Immunization has been used for over a hundred years to protect humans and animals against disease. The premise of traditional immunization is that the most effective immune responses to an antigen, or a pathogen containing the antigen, occur after an individual is challenged with that same antigen two or more times. This phenomena is called immunological memory or a secondary immune response. When the immunization is successful, the individual is protected from the effects of the pathogen from which the antigen was derived.
For example, once an individual is successfully immunized with an antigen derived from a bacterial organism, the immune system in that individual is primed and ready to respond to that bacteria when it is encountered. Successful immunization requires that the antigen is located on an area of the bacteria that is accessible to the individual's immune system. When successful, the immune system responds, the bacteria is killed, contained, neutralized, or otherwise cleared from the body, and little or no disease results from the infection by the bacterial organism. The key to this protection is that immunization with the antigen must occur prior to the exposure to the bacterial organism from which the antigen is derived.
Accordingly, the traditional immunization process generally includes injecting an antigen into an individual, waiting an appropriate amount of time, and allowing the individual to mount an immune response. The time required for mounting an immune response is between approximately two weeks and several months for most antigens. In most cases, a booster administration of the antigen is required to maintain the immune response. This booster is normally given weeks or months after the initial administration of the antigen.

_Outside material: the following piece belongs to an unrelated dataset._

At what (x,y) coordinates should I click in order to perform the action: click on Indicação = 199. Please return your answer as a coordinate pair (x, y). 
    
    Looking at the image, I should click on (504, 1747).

Therefore, traditional immunization is highly successful at providing protection if given several months in advance of exposure to an antigen, or pathogen, but traditional immunization is of little use when an individual is exposed to a new antigen to which the individual has not been previously exposed and an immediate effective immune response is required. A good example of such a situation is military troops in need of protection from bioterrorism agents. While a population of individuals can be vaccinated against agents of bioterrorism in advance of any potential exposure to the agents, traditional vaccination is not a simple answer. Traditional vaccination of a population creates harmful reactions in some persons and there is potential that the population may never be exposed to the agent, yet risks were taken. Additionally, a government cannot logistically develop, produce and vaccinate essential personnel with vaccines for every possible agent of bioterrorism. Accordingly, what is needed is a composition that can be administered either immediately before, or even after, an individual's contact, or suspected contact, with a pathogen, which administration allows for the generation of an immediate protective or effective immune response in the individual.

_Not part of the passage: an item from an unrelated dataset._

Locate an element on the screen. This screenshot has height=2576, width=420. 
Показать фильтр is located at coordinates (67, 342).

As alluded to above, another shortcoming of traditional immunization procedures is the requirement that the infectious pathogen, or a portion of the infectious pathogen, be administered to an individual. There are numerous incidences wherein vaccinations have themselves caused illness and even death because they contain a pathogen or a portion of a pathogen. Accordingly, what is needed is a composition that can be administered to an individual for immunization that does not contain a portion of the pathogen against which the individual is being immunized.

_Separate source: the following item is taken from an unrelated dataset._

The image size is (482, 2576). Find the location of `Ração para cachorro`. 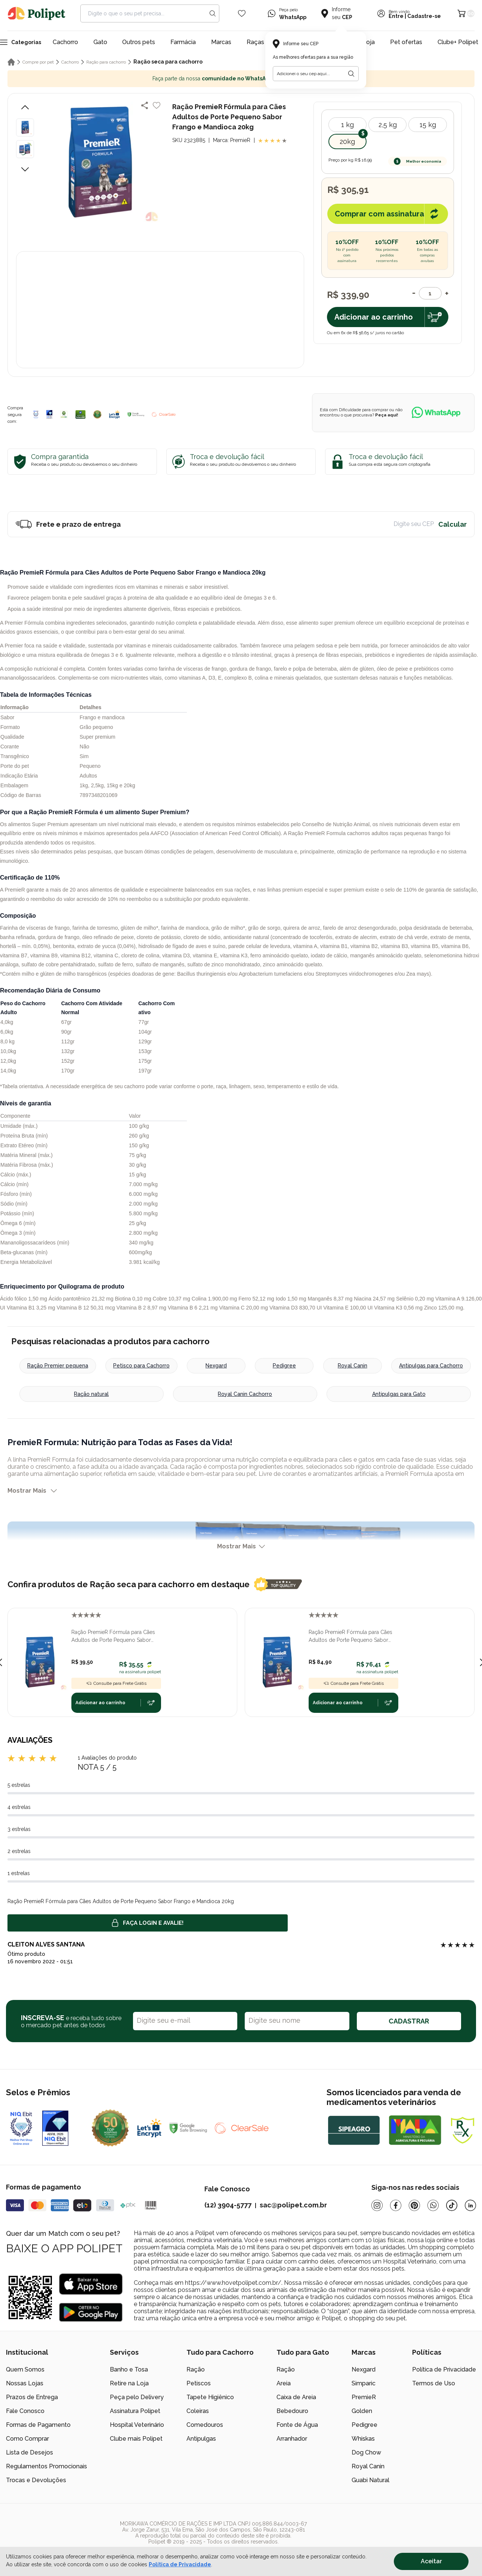 Ração para cachorro is located at coordinates (106, 62).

Still another shortcoming of traditional immunization procedures is the requirement that separate immunization procedures be used for each antigen, although in some cases several antigens are included in a single procedure. These separate immunization procedures are required because the natural memory, or secondary, immune responses are specific for the antigen to which the primary immune response was directed. Accordingly, what is needed is a “universal immunogen” that can be administered to an individual that will prime the individual's immune system for an immune response and a means to direct this immune response to new targets as the need arises. Alternatively, there is a need for the means to re-direct an existing immune response to a new target. Such a “universal immunogen,” or the means of re-directing an existing immune response, would reduce the number of immunizations currently recommended for individuals.